*What you are asked to do:*
Reproduce the records below exactly, but leave their pictures out of the copy.

--- Data for analysis Enclosed Below ---

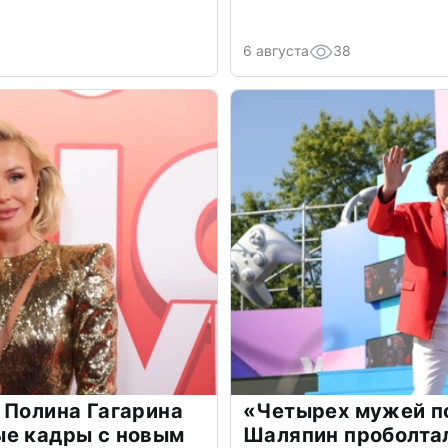
6 августа
38
 Полина Гагарина
«Четырех мужей п
ые кадры с новым
Шаляпин проболтал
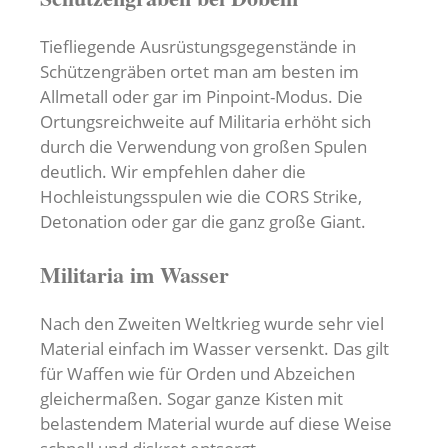
Tiefliegende Ausrüstungsgegenstände in
Schützengräben ortet man am besten im
Allmetall oder gar im Pinpoint-Modus. Die
Ortungsreichweite auf Militaria erhöht sich
durch die Verwendung von großen Spulen
deutlich. Wir empfehlen daher die
Hochleistungsspulen wie die CORS Strike,
Detonation oder gar die ganz große Giant.
Militaria im Wasser
Nach den Zweiten Weltkrieg wurde sehr viel
Material einfach im Wasser versenkt. Das gilt
für Waffen wie für Orden und Abzeichen
gleichermaßen. Sogar ganze Kisten mit
belastendem Material wurde auf diese Weise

--- End of Enclosed Data for analysis ---

*Result of this task:*
6 августа
38
 Полина Гагарина
«Четырех мужей п
ые кадры с новым
Шаляпин проболтал
Tiefliegende Ausrüstungsgegenstände in
Schützengräben ortet man am besten im
Allmetall oder gar im Pinpoint-Modus. Die
Ortungsreichweite auf Militaria erhöht sich
durch die Verwendung von großen Spulen
deutlich. Wir empfehlen daher die
Hochleistungsspulen wie die CORS Strike,
Detonation oder gar die ganz große Giant.
Militaria im Wasser
Nach den Zweiten Weltkrieg wurde sehr viel
Material einfach im Wasser versenkt. Das gilt
für Waffen wie für Orden und Abzeichen
gleichermaßen. Sogar ganze Kisten mit
belastendem Material wurde auf diese Weise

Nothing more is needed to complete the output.